Only asked re the height because regs require toughened glass to be used in certain cases. If you use standard 4mm glass I think you should be ok in your situation.
Someone please correct me if I'm wrong.


----------



## MikeG. (27 Feb 2009)

You're right............any glazing within 800 of the floor or 300 of a door needs to be safety glass (3 ways of showing compliance......)


----------



## JonnyD (27 Feb 2009)

You generally only need to use toughend or laminated glass if the pane is below 800mm from the floor. 

Jon

edit mike said it while i was posting


----------



## brianhabby (28 Feb 2009)

Not so complicated then really, thanks for the replies. I'll let you know how I get on.

regards

Brian


----------



## brianhabby (1 Mar 2009)

Shultzy

Sorry I missed your post yesterday for some reason. Thanks for the offer of the Sketchup file. Actually I'm still trying to get to grips with the program and modifying a file would probably be a bit much for me, but thanks again anyway.

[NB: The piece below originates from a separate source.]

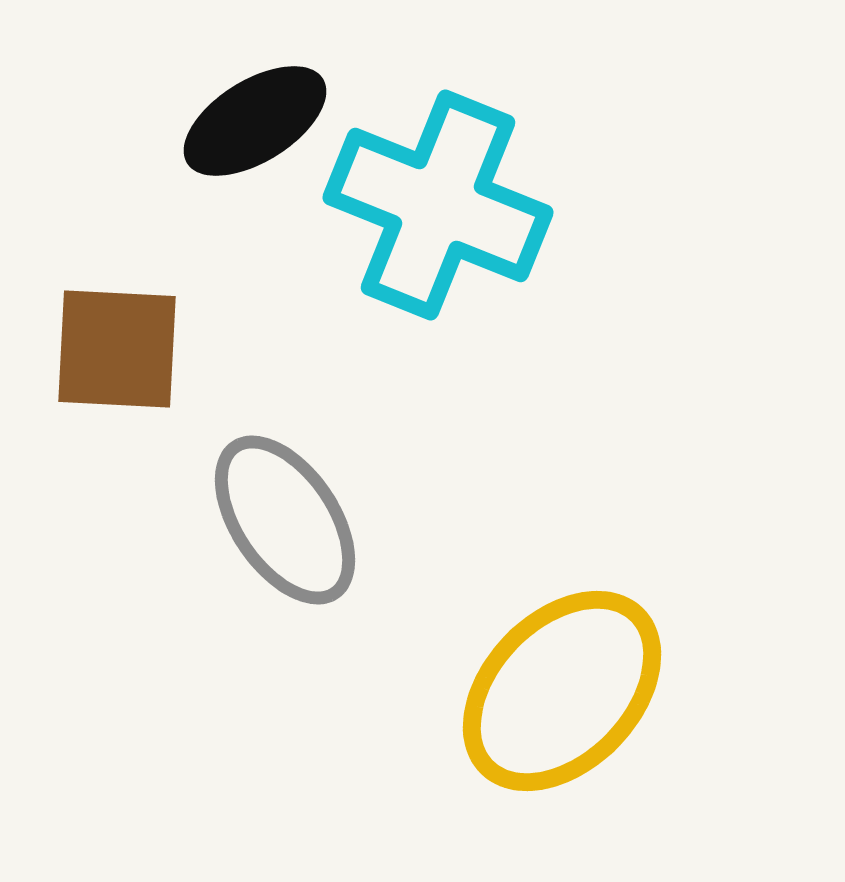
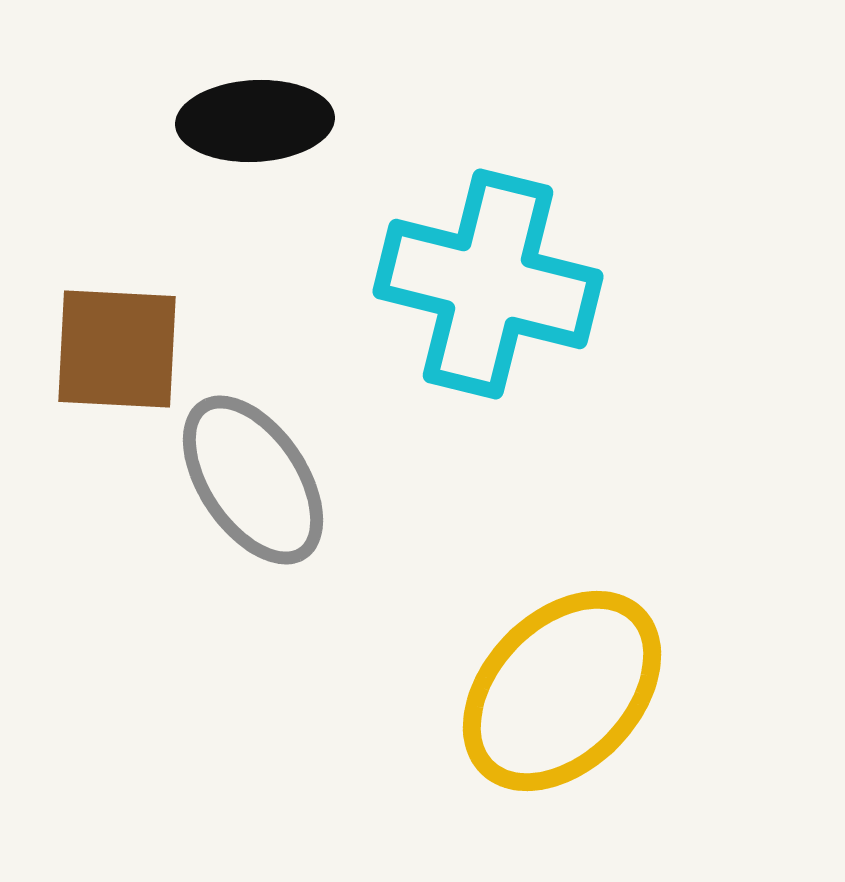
black ellipse: rotated 29 degrees clockwise
cyan cross: moved 50 px right, 79 px down; rotated 8 degrees counterclockwise
gray ellipse: moved 32 px left, 40 px up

I made the frame today _(sorry no pics, I forgot the camera)_. I went to my garage where I store some timber to see what I had that I could use and low & behold there were a couple of lengths of door frame with a rebate already cut in it. As soon as I saw those two pieces the old grey matter clicked.

I just planed them down a bit, cut to length, a few pocket screws & the job's done. I'll probably fit it next weekend.

Thanks to everyone for your suggestions.

regards

Brian


----------



## joiner_sim (5 Mar 2009)

I know its a late post, but just giving my opinion on this, as it's my area :lol: 

As already said, I would make a lining frame, mortice and tennon joints though, or housing. Glue and screw. Then beading boh sides.


----------



## brianhabby (6 Mar 2009)

I've already made the frame from a couple of lengths of door frame that I found knocking around in the garage.

Here it is after a lick of undercoat:







I joined the corners together using pocket screws, I've used these before and they make for a very strong joint, especially when glued as my joints are. 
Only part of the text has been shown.